**Assignment**
Show every line in the material below in which the string "données" appears.

Content starts

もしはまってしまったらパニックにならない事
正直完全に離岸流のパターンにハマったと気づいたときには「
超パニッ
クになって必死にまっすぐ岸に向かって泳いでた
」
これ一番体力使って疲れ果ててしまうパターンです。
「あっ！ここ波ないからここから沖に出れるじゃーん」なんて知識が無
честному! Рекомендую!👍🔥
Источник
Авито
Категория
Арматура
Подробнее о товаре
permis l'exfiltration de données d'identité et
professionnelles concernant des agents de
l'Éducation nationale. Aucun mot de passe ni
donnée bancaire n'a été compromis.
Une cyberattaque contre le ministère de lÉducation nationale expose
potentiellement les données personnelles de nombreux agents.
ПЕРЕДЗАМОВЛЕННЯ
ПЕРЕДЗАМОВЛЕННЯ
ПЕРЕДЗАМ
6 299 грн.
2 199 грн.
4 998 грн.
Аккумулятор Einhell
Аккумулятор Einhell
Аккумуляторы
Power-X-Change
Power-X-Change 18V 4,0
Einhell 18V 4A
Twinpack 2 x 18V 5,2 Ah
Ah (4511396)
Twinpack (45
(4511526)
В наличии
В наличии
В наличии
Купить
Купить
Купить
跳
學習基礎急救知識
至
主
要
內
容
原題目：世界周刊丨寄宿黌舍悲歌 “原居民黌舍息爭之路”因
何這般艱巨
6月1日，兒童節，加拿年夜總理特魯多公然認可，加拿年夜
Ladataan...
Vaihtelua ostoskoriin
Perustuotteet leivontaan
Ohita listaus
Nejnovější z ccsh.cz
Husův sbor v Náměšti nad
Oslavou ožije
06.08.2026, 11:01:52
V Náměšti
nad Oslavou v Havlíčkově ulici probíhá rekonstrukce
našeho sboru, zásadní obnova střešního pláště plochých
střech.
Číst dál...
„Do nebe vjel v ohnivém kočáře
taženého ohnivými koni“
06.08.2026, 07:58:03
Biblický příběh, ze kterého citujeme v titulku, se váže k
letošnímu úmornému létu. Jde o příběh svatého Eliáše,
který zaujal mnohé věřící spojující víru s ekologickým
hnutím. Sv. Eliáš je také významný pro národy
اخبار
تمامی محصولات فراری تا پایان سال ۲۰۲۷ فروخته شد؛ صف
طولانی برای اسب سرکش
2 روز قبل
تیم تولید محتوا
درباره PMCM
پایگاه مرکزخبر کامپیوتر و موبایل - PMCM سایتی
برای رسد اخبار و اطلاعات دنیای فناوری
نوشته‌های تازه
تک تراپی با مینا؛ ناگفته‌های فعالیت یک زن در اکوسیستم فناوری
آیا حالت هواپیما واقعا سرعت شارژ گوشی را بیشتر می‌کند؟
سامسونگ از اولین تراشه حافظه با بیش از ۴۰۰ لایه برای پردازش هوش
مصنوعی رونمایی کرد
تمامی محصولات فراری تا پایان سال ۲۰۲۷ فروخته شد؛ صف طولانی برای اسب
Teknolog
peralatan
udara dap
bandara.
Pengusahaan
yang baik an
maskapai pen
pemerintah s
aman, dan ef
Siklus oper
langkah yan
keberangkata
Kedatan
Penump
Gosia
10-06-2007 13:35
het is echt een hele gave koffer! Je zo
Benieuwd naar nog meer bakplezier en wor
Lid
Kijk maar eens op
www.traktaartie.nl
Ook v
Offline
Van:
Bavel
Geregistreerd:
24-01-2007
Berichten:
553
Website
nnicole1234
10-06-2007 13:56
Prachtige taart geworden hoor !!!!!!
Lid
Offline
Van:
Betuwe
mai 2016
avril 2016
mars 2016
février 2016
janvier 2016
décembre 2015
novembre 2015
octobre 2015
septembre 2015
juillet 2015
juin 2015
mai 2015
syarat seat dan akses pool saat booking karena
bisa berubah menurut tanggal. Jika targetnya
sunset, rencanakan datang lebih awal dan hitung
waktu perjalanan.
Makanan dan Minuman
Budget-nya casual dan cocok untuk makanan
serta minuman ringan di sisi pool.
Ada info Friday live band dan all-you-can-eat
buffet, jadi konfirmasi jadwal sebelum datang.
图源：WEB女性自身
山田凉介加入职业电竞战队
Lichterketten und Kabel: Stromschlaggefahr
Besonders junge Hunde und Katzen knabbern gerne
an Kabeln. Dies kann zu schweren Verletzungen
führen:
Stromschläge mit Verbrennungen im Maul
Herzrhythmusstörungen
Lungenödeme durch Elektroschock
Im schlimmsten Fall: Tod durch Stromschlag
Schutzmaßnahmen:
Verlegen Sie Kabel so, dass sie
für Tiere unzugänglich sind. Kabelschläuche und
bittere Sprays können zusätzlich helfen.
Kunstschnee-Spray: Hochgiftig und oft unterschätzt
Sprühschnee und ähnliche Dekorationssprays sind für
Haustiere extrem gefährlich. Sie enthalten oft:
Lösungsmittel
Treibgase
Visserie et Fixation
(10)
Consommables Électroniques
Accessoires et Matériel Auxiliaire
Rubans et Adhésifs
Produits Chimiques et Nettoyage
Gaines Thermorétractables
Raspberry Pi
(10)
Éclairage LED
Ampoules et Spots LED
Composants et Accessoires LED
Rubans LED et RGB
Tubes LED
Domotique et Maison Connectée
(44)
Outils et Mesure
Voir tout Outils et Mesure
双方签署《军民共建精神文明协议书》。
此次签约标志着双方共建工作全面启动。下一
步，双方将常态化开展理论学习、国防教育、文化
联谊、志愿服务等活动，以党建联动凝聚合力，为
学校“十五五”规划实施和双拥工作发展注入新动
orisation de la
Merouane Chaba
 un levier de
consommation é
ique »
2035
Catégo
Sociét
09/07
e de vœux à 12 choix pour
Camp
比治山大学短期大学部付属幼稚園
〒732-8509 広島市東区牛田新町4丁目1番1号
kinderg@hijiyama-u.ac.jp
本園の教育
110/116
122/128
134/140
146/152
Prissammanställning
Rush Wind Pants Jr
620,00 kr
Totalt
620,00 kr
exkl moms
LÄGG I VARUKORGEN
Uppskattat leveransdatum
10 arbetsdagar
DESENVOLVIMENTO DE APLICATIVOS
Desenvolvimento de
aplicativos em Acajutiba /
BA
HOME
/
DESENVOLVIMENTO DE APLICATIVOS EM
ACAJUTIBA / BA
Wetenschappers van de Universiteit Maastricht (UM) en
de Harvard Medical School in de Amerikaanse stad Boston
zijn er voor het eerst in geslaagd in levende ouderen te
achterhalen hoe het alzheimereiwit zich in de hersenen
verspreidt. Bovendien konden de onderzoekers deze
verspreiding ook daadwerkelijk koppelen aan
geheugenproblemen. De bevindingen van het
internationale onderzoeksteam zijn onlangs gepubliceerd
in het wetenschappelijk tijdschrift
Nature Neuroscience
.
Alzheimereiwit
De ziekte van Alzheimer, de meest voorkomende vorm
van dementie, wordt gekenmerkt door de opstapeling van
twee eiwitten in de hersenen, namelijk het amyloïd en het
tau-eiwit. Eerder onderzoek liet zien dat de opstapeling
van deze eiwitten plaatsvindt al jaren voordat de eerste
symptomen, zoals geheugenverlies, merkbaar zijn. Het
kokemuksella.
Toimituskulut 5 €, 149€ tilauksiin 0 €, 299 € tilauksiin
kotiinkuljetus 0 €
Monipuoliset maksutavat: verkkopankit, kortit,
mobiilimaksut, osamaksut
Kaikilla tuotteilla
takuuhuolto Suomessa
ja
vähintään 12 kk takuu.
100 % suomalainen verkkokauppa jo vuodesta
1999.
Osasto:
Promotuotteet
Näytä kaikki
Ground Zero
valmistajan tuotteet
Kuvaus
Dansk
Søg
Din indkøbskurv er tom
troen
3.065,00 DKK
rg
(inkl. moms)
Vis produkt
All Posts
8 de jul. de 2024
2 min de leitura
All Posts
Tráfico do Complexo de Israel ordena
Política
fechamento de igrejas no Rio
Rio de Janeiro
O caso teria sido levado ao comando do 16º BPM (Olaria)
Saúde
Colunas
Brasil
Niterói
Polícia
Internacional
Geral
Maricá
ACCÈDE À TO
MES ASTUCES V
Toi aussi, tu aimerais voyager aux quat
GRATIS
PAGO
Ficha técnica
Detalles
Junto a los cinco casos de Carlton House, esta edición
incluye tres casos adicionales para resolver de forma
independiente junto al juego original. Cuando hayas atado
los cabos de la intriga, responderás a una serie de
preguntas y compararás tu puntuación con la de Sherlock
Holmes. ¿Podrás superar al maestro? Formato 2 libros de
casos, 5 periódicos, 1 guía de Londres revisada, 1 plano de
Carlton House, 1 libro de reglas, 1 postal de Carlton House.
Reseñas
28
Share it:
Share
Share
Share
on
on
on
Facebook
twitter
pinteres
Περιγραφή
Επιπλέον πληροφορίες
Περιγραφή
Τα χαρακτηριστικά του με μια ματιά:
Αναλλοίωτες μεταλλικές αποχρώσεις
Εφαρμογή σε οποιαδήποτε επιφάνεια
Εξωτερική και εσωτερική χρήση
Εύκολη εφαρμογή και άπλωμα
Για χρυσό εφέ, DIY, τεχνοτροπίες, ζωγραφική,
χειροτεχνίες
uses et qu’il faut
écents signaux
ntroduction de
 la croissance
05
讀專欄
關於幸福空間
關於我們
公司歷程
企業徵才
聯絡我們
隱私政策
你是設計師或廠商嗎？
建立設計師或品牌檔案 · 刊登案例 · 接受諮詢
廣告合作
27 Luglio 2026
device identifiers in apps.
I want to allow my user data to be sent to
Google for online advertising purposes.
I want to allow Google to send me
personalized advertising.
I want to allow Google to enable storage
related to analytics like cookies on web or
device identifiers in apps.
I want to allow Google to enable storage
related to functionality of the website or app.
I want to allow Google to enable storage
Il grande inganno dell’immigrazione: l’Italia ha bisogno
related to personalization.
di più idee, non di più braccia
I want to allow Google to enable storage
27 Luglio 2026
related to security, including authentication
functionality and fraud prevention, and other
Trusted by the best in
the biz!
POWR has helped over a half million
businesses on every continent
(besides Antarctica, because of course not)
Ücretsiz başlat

Content ends

**Exercise output**
permis l'exfiltration de données d'identité et
potentiellement les données personnelles de nombreux agents.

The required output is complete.